A young Adelaide woman has told ninemsn how she inadvertently became the target of such a scheme after handing her bank details over to a person she believed was her new employer.
Jessica Skipper, 19, had accepted a customer service job with Canberra-based "transaction management" company Solutions Pay Pty Ltd in December, after being contacted via email by a man who identified himself as its HR manager.
The man said he had found her listed on a national employers' database and the role he was offering would require her to help clients with monetary transactions.
He guaranteed a minimum weekly salary of $1200 for full-time work but said Ms Skipper must first undertake 15 days of training, which she would be paid $1500 for.
"There is no interview or meeting required to start the training, because this training is completely remote and we never interview our trainees," he wrote.
Ms Skipper said she felt suspicious about the amount of money on offer, but at the time was "desperate" for a job.
After sending her financial details, including her tax file number, she was urged to get in touch with her "training supervisor" on Skype.
The training supervisor said the company would deposit $890 into her account, which she would then be required to transfer to a Western Union account.
But the scam didn’t get that far - the next day Ms Skipper tried to access her bank account and found that it had been frozen due to a suspicious transaction from overseas.
"I called the bank and they put me through to the fraud and securities department and said they thought someone had tried to deposit stolen money into my account," she said.
"I don't know what would've happened if they didn't catch it and the money went into my account. What kind of punishment/charges would I get?"
The people behind this scheme had been planning to use Ms Skipper to help them with money laundering. By taking the deposited money out of her account and placing it in another, she could even have inadvertently become part of the crime.
The company's website domain name Solutionspay.com was registered last November - this web address no longer works and the HR manager could not be reached on the phone number listed on his emails.

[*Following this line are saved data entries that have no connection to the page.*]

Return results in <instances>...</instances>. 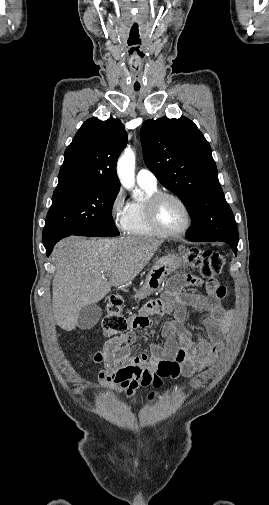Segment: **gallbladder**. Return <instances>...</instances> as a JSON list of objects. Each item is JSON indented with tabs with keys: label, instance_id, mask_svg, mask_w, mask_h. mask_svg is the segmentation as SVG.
I'll return each mask as SVG.
<instances>
[{
	"label": "gallbladder",
	"instance_id": "bac80fb5",
	"mask_svg": "<svg viewBox=\"0 0 269 505\" xmlns=\"http://www.w3.org/2000/svg\"><path fill=\"white\" fill-rule=\"evenodd\" d=\"M101 315L102 309L97 304H88L80 310L77 326L82 330H89L97 324Z\"/></svg>",
	"mask_w": 269,
	"mask_h": 505
}]
</instances>
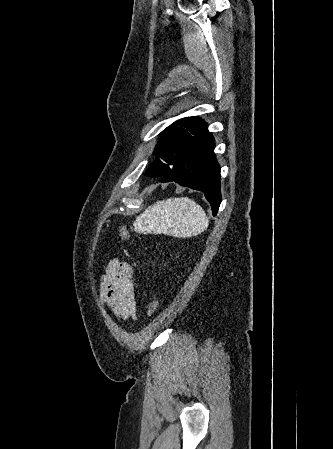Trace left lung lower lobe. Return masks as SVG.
Returning <instances> with one entry per match:
<instances>
[{"label":"left lung lower lobe","mask_w":333,"mask_h":449,"mask_svg":"<svg viewBox=\"0 0 333 449\" xmlns=\"http://www.w3.org/2000/svg\"><path fill=\"white\" fill-rule=\"evenodd\" d=\"M215 142L205 123L198 134L185 161L161 178V182L175 181L178 184L202 191L210 202L213 215H216L220 203V166L214 154ZM152 163L146 175L153 171Z\"/></svg>","instance_id":"obj_1"}]
</instances>
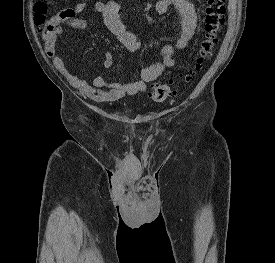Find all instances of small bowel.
<instances>
[{
  "label": "small bowel",
  "instance_id": "obj_1",
  "mask_svg": "<svg viewBox=\"0 0 275 263\" xmlns=\"http://www.w3.org/2000/svg\"><path fill=\"white\" fill-rule=\"evenodd\" d=\"M89 7L87 1H81L75 6L67 7L58 12L49 22L43 36L46 55L52 59L54 67L64 76L68 83L79 90L87 98L96 102H115L129 95L145 92L146 85L158 79L166 69L176 64L174 53L183 50L192 39L197 27V7L190 0H158L155 12L165 15L171 7L180 15V35L175 41H167L161 47V61L143 66L139 72V79L119 84L102 76H97L92 82L81 79L72 74L66 67L62 57L56 52L58 37L63 33V26L83 30L88 26L86 18L81 17ZM95 12L101 17L108 31L130 52H137L141 48V41L136 35L125 28L120 19V4L112 0L103 2L96 0L92 4ZM113 55L105 53L103 66L108 69L113 65Z\"/></svg>",
  "mask_w": 275,
  "mask_h": 263
}]
</instances>
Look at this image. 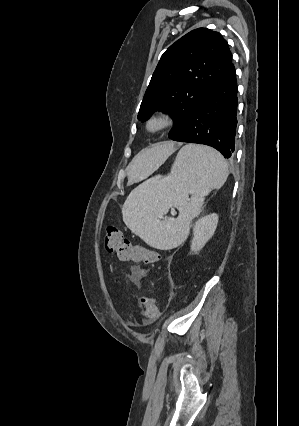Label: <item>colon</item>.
I'll return each mask as SVG.
<instances>
[{
  "label": "colon",
  "instance_id": "1",
  "mask_svg": "<svg viewBox=\"0 0 299 426\" xmlns=\"http://www.w3.org/2000/svg\"><path fill=\"white\" fill-rule=\"evenodd\" d=\"M104 246L107 252L116 253L118 259L122 262L152 264L160 258L157 251L132 243L114 225H109L106 228ZM140 302L145 322L150 324L156 321L159 317V310L155 299L151 296H142Z\"/></svg>",
  "mask_w": 299,
  "mask_h": 426
}]
</instances>
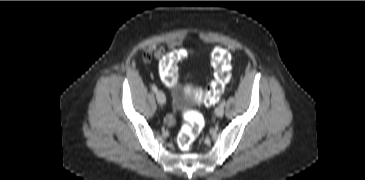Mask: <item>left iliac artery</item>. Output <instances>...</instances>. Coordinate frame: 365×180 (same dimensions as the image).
<instances>
[{"mask_svg": "<svg viewBox=\"0 0 365 180\" xmlns=\"http://www.w3.org/2000/svg\"><path fill=\"white\" fill-rule=\"evenodd\" d=\"M225 104H226L225 100H222V102L220 103V105H222V106H225Z\"/></svg>", "mask_w": 365, "mask_h": 180, "instance_id": "left-iliac-artery-1", "label": "left iliac artery"}]
</instances>
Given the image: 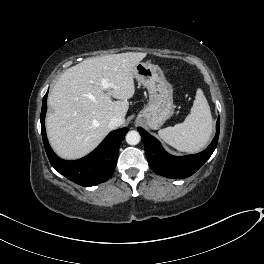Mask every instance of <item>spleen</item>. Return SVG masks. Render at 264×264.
Wrapping results in <instances>:
<instances>
[{"instance_id": "3e777b00", "label": "spleen", "mask_w": 264, "mask_h": 264, "mask_svg": "<svg viewBox=\"0 0 264 264\" xmlns=\"http://www.w3.org/2000/svg\"><path fill=\"white\" fill-rule=\"evenodd\" d=\"M213 129L212 115L208 101L199 88L190 114L183 123L159 130L160 138L173 148L188 153L203 149Z\"/></svg>"}]
</instances>
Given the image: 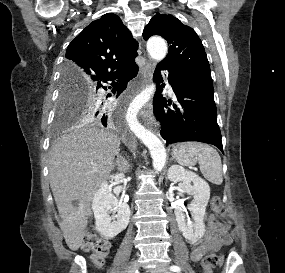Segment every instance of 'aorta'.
Here are the masks:
<instances>
[{
    "instance_id": "762f6f07",
    "label": "aorta",
    "mask_w": 285,
    "mask_h": 273,
    "mask_svg": "<svg viewBox=\"0 0 285 273\" xmlns=\"http://www.w3.org/2000/svg\"><path fill=\"white\" fill-rule=\"evenodd\" d=\"M147 50L155 61H161L167 54V44L160 37H152L147 42ZM155 90V84H151L134 98L128 109L127 122L135 136L148 147L153 160V167L159 172L166 164L164 145L154 133L142 126L137 120V113L151 99Z\"/></svg>"
}]
</instances>
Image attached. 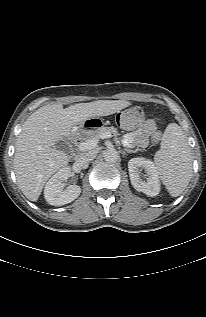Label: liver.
<instances>
[{
    "label": "liver",
    "instance_id": "liver-1",
    "mask_svg": "<svg viewBox=\"0 0 206 317\" xmlns=\"http://www.w3.org/2000/svg\"><path fill=\"white\" fill-rule=\"evenodd\" d=\"M131 105L125 100H98L67 108L49 104L37 109L24 122L17 138L14 171L23 194L36 202L46 181L65 167L67 155L55 144L71 136L74 126L91 117L108 116Z\"/></svg>",
    "mask_w": 206,
    "mask_h": 317
}]
</instances>
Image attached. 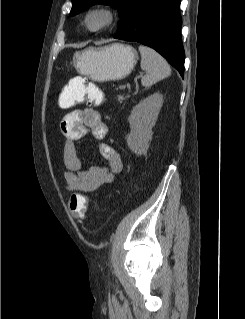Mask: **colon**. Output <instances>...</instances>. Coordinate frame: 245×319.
I'll use <instances>...</instances> for the list:
<instances>
[{"label": "colon", "mask_w": 245, "mask_h": 319, "mask_svg": "<svg viewBox=\"0 0 245 319\" xmlns=\"http://www.w3.org/2000/svg\"><path fill=\"white\" fill-rule=\"evenodd\" d=\"M103 93L99 89V87L91 81H87L83 79V83L78 90V93L75 95V99L63 105V108L71 107L79 103L87 102L90 105H99L102 102ZM69 210L79 220L85 218L88 201L86 196L82 194H72L69 202Z\"/></svg>", "instance_id": "1"}]
</instances>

A spokeswoman for the Commonwealth Bank (CBA) said banks regularly saw scams of this nature. .
In 2011, the Australian Competition and Consumer Commission received more than 2500 reports for job and employment scams.
"Unfortunately, fraudsters are always looking for new ways to scam unsuspecting customers by obtaining details of their banking accounts," the CBA spokeswoman said.
She could not provide details on how the CBA detected the scam against Ms Skipper for security reasons but said it had a range of detection programs in place to identify suspect transactions.
An Australian Federal Police spokesman said people caught up in money transfer scams were usually approached online via email or instant message, but criminals may also advertise on legitimate employment websites and in newspapers.
"Always be wary about unsolicited job offers or opportunities, which promise you can work from home and make easy money," he said.
"Legitimate companies will never pay you just to transfer money or goods."
A conviction for money laundering could attract a jail sentence of up to 25 years and/or a $165,000 fine, he said.